═══ SOURCE DATA ═══

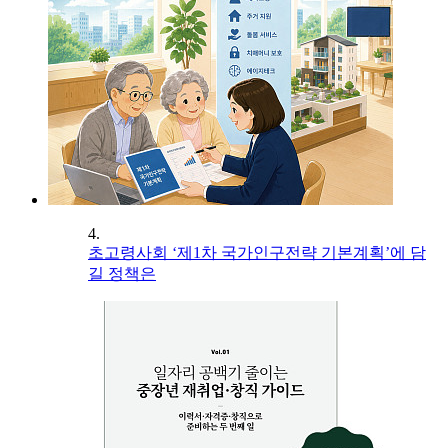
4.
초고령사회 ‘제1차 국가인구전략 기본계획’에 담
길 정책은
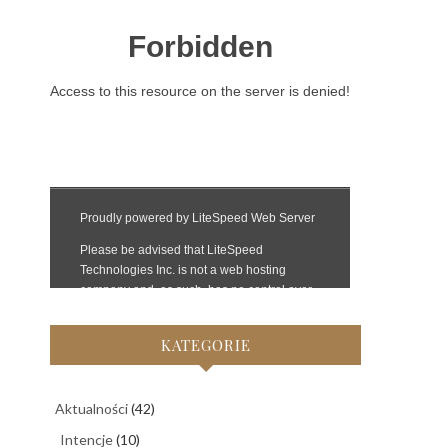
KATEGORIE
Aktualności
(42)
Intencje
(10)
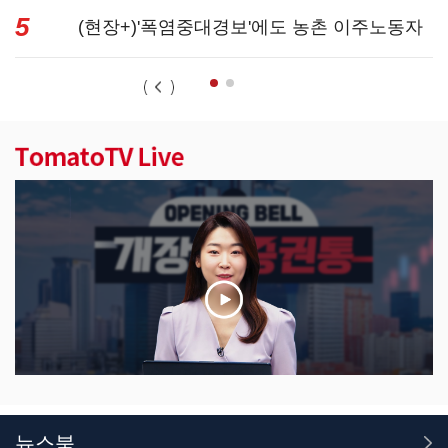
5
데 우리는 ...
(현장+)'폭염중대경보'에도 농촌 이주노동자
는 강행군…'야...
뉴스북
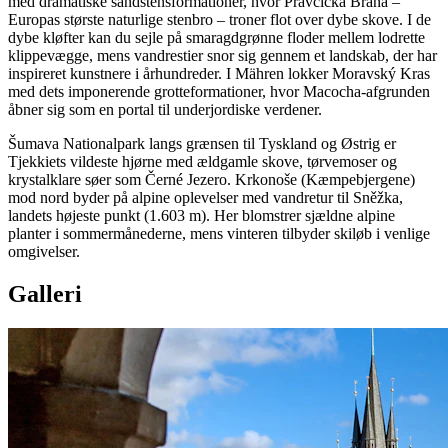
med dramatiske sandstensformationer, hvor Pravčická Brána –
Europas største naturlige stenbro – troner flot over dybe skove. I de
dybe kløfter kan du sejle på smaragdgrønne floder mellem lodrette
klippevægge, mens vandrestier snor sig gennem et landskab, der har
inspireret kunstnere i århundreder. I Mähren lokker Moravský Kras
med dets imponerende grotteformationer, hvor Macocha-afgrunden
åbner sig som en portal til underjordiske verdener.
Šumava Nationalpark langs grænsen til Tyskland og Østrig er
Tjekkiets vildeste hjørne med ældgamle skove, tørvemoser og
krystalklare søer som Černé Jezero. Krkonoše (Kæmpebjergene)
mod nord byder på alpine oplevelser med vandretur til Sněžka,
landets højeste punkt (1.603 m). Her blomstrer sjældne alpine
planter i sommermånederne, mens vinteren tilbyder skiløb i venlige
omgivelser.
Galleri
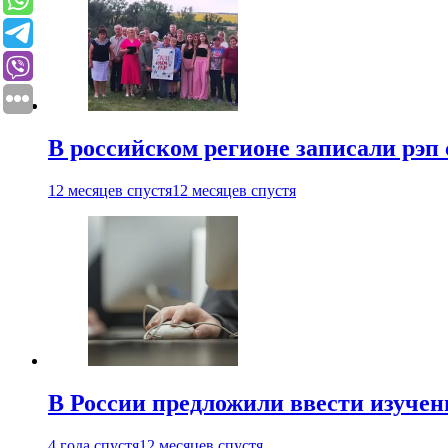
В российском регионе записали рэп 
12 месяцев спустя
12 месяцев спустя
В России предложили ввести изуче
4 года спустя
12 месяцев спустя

═══

# ACTIVITY:
Copy each line of the records above exactly as written. Do not carry over any picture.

# RESULT OF THE EXERCISE:
4.
초고령사회 ‘제1차 국가인구전략 기본계획’에 담
길 정책은
KATEGORIE
Aktualności
(42)
Intencje
(10)
5
데 우리는 ...
(현장+)'폭염중대경보'에도 농촌 이주노동자
는 강행군…'야...
뉴스북
med dramatiske sandstensformationer, hvor Pravčická Brána –
Europas største naturlige stenbro – troner flot over dybe skove. I de
dybe kløfter kan du sejle på smaragdgrønne floder mellem lodrette
klippevægge, mens vandrestier snor sig gennem et landskab, der har
inspireret kunstnere i århundreder. I Mähren lokker Moravský Kras
med dets imponerende grotteformationer, hvor Macocha-afgrunden
åbner sig som en portal til underjordiske verdener.
Šumava Nationalpark langs grænsen til Tyskland og Østrig er
Tjekkiets vildeste hjørne med ældgamle skove, tørvemoser og
krystalklare søer som Černé Jezero. Krkonoše (Kæmpebjergene)
mod nord byder på alpine oplevelser med vandretur til Sněžka,
landets højeste punkt (1.603 m). Her blomstrer sjældne alpine
planter i sommermånederne, mens vinteren tilbyder skiløb i venlige
omgivelser.
Galleri
В российском регионе записали рэп 
12 месяцев спустя
12 месяцев спустя
В России предложили ввести изуче
4 года спустя
12 месяцев спустя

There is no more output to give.